YOUR TASK — Find how many lines in the listing below include the word "close". Give that number only.

DATA FOR PROCESSING —
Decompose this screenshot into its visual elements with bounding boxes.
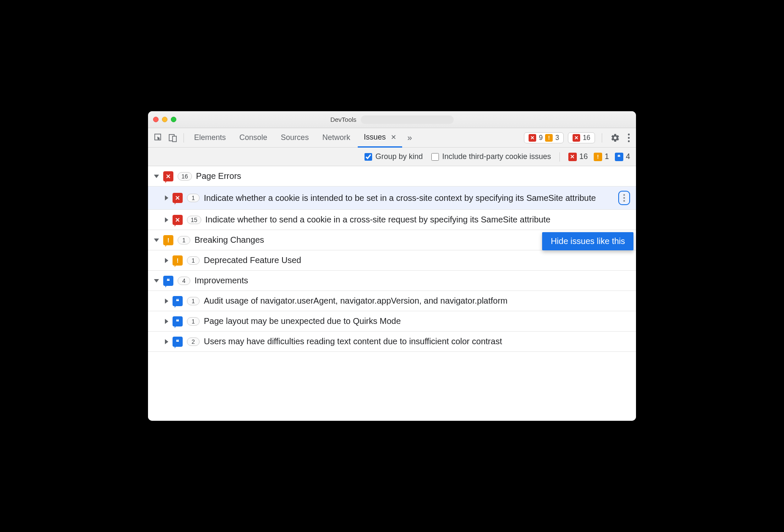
tab-issues[interactable]: Issues ✕ <box>358 128 402 148</box>
expand-icon <box>165 319 168 324</box>
issues-list: ✕16Page Errors✕1Indicate whether a cooki… <box>148 166 636 421</box>
titlebar: DevTools <box>148 111 636 128</box>
expand-icon <box>154 279 159 282</box>
count-pill: 2 <box>187 337 200 346</box>
info-category-icon: ❝ <box>163 276 173 286</box>
info-category-icon: ❝ <box>173 337 183 347</box>
group-label: Page Errors <box>196 170 630 182</box>
window-close-button[interactable] <box>153 117 159 122</box>
checkbox-input[interactable] <box>365 153 372 161</box>
error-category-icon: ✕ <box>173 193 183 203</box>
settings-icon[interactable] <box>609 132 622 144</box>
close-icon[interactable]: ✕ <box>391 133 396 141</box>
tab-label: Issues <box>364 133 386 142</box>
warning-icon: ! <box>545 134 553 142</box>
separator <box>184 133 184 143</box>
more-options-icon[interactable] <box>626 133 632 143</box>
inspect-element-icon[interactable] <box>152 132 165 144</box>
options-bar: Group by kind Include third-party cookie… <box>148 148 636 166</box>
info-category-icon: ❝ <box>173 316 183 326</box>
tab-sources[interactable]: Sources <box>275 128 315 148</box>
more-tabs-icon[interactable]: » <box>404 133 415 143</box>
svg-rect-2 <box>173 136 176 142</box>
tooltip-label: Hide issues like this <box>551 236 625 246</box>
issue-text: Deprecated Feature Used <box>204 255 630 266</box>
group-header[interactable]: ❝4Improvements <box>148 271 636 291</box>
warn-category-icon: ! <box>173 255 183 266</box>
error-icon: ✕ <box>529 134 536 142</box>
issue-text: Page layout may be unexpected due to Qui… <box>204 315 630 327</box>
count-pill: 16 <box>178 172 192 181</box>
svg-point-4 <box>628 137 630 138</box>
tab-label: Elements <box>194 133 226 142</box>
checkbox-label: Group by kind <box>376 152 423 161</box>
issues-status-pill[interactable]: ✕ 16 <box>568 132 595 143</box>
issue-error-icon: ✕ <box>573 134 580 142</box>
expand-icon <box>154 239 159 242</box>
error-category-icon: ✕ <box>173 215 183 225</box>
separator <box>602 133 602 143</box>
svg-point-5 <box>628 140 630 142</box>
window-controls <box>153 117 176 122</box>
expand-icon <box>165 299 168 304</box>
issue-text: Audit usage of navigator.userAgent, navi… <box>204 295 630 307</box>
window-title: DevTools <box>330 116 356 123</box>
count-pill: 1 <box>187 297 200 305</box>
error-count[interactable]: ✕16 <box>568 152 588 161</box>
issue-error-count: 16 <box>583 134 590 142</box>
issue-row[interactable]: ❝1Page layout may be unexpected due to Q… <box>148 311 636 332</box>
info-category-icon: ❝ <box>173 296 183 306</box>
hide-issues-tooltip[interactable]: Hide issues like this <box>542 232 633 250</box>
issue-row[interactable]: !1Deprecated Feature Used <box>148 250 636 271</box>
svg-point-3 <box>628 133 630 135</box>
count-pill: 1 <box>187 256 200 265</box>
issue-text: Indicate whether to send a cookie in a c… <box>206 214 630 225</box>
expand-icon <box>154 175 159 178</box>
expand-icon <box>165 195 168 200</box>
tab-elements[interactable]: Elements <box>188 128 232 148</box>
checkbox-input[interactable] <box>431 153 439 161</box>
tabbar-right: ✕ 9 ! 3 ✕ 16 <box>524 132 632 144</box>
tab-label: Network <box>322 133 350 142</box>
count-pill: 1 <box>187 194 200 202</box>
issue-row[interactable]: ✕1Indicate whether a cookie is intended … <box>148 186 636 210</box>
warning-icon: ! <box>594 153 602 161</box>
tab-console[interactable]: Console <box>233 128 273 148</box>
count-pill: 4 <box>178 277 190 285</box>
expand-icon <box>165 217 168 222</box>
error-icon: ✕ <box>568 153 577 161</box>
issue-options-icon[interactable] <box>618 191 630 205</box>
issue-type-counts: ✕16 !1 ❝4 <box>568 152 630 161</box>
count-pill: 1 <box>178 236 190 244</box>
expand-icon <box>165 258 168 263</box>
count-pill: 15 <box>187 216 201 224</box>
error-category-icon: ✕ <box>163 171 173 181</box>
info-icon: ❝ <box>615 153 623 161</box>
count-pill: 1 <box>187 317 200 326</box>
include-third-party-checkbox[interactable]: Include third-party cookie issues <box>431 152 551 161</box>
group-label: Improvements <box>195 275 630 286</box>
devtools-window: DevTools Elements Console Sources Networ… <box>148 111 636 421</box>
issue-text: Users may have difficulties reading text… <box>204 336 630 347</box>
tab-label: Sources <box>281 133 309 142</box>
separator <box>559 152 560 162</box>
expand-icon <box>165 339 168 344</box>
warn-category-icon: ! <box>163 235 173 245</box>
issue-text: Indicate whether a cookie is intended to… <box>204 192 611 204</box>
group-by-kind-checkbox[interactable]: Group by kind <box>365 152 423 161</box>
info-count[interactable]: ❝4 <box>615 152 630 161</box>
group-header[interactable]: ✕16Page Errors <box>148 166 636 186</box>
issue-row[interactable]: ❝1Audit usage of navigator.userAgent, na… <box>148 291 636 311</box>
issue-row[interactable]: ❝2Users may have difficulties reading te… <box>148 332 636 352</box>
issue-row[interactable]: ✕15Indicate whether to send a cookie in … <box>148 210 636 230</box>
window-maximize-button[interactable] <box>171 117 176 122</box>
device-toolbar-icon[interactable] <box>167 132 179 144</box>
console-status-pill[interactable]: ✕ 9 ! 3 <box>524 132 564 143</box>
tabbar: Elements Console Sources Network Issues … <box>148 128 636 148</box>
window-minimize-button[interactable] <box>162 117 167 122</box>
warning-count: 3 <box>555 134 559 142</box>
checkbox-label: Include third-party cookie issues <box>442 152 551 161</box>
tab-label: Console <box>239 133 267 142</box>
tab-network[interactable]: Network <box>316 128 356 148</box>
warn-count[interactable]: !1 <box>594 152 609 161</box>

REPLY — 2